Can You Hear Me Now?

I just got finished performing in Emily Jiang’s telepresence choir. I have to say, that is one of the strangest performing experiences I’ve ever participated in. Half the choir was physically present at the venue in Palo Alto, half was Skyped in via tablets from places as far as four time zones away. The music Emily composed was deliberately designed to turn issues like lag and dropped connections into features. It was all kind of a brilliant and terribly innovative multi-media project/commentary on technologically-enhanced communication.

But… here’s why it was strange for me.
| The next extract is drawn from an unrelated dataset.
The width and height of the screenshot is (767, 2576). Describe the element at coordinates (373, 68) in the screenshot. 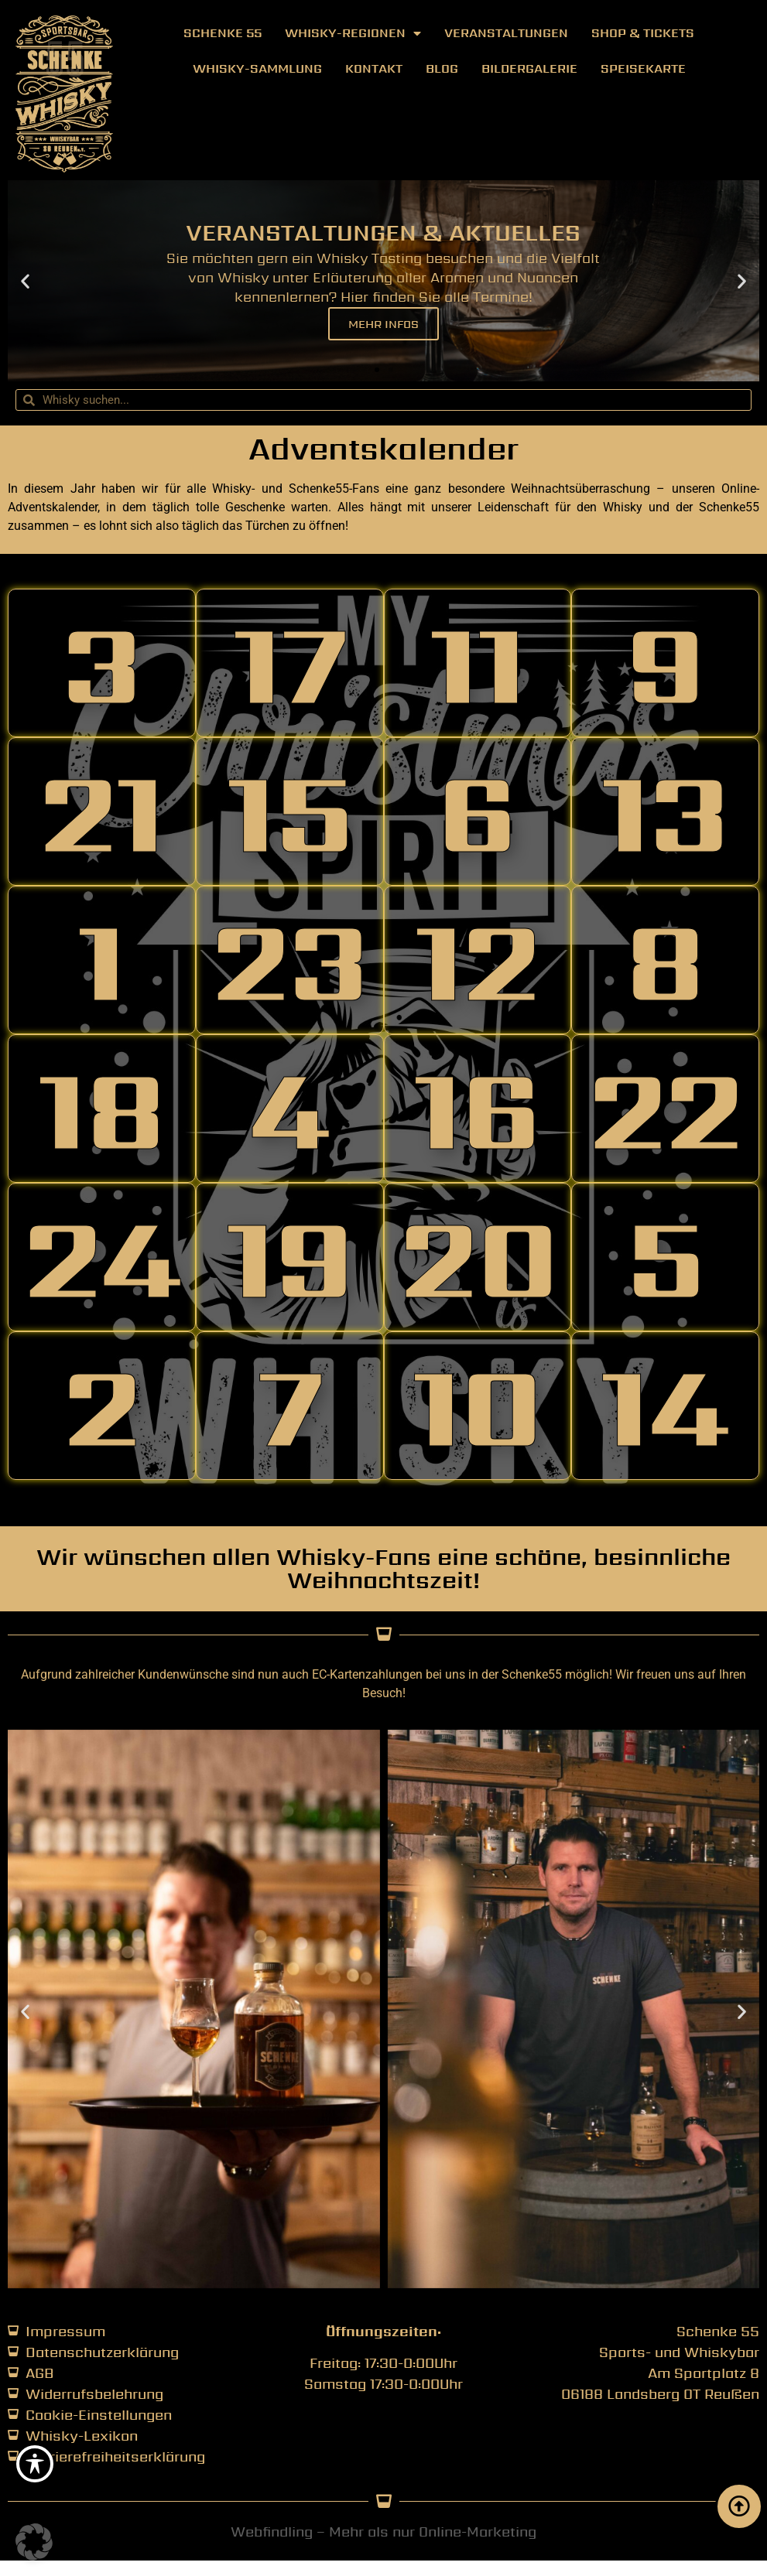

My experience of it was sitting in my office on my laptop, singing from sheet music on my screen and trying to remember to look into my laptop camera instead of down at the minimized Skype screen, which showed me only a thin slice of the venue from the perspective of the tablet I was calling in on. I couldn’t hear any of my fellow singers while I was singing (and I couldn’t hear much when I _wasn’t_ singing because of noise conflict). I had a tablet shepherd whose job (in addition to singing) was to reconnect with me when my Skype dropped and to move me around and give me hand signals. I only saw her a few times when she turned the tablet on and off. Whenever my tablet shepherd moved me around, it was like I was in the Blair Witch Project. It required _so_ much active attention to parse together what was going on at the physical venue.

We did a video shoot of one of the choral pieces earlier this week, and it’s going to be so interesting to see that experience of the project because it will be so different from MY experience of the same event. And that’s the weirdest bit. Most shows I’ve performed in, when I see recording of it later, I can point to it and go “Yeah, that’s what it was like. I remember that.” This time, it’s like I only saw one slice of the elephant. It makes me think about how deeply alienated we are from really understanding each others’ experiences and perspectives, how deeply different those worldviews are. And how wonderful that we’ve managed to create tools (like language, stories, and music) to communicate despite (metaphorical) lag and bad connections and dropped calls.

I will totally be sharing the video when/if it ever is made available. Also, Emily Jiang is brilliant.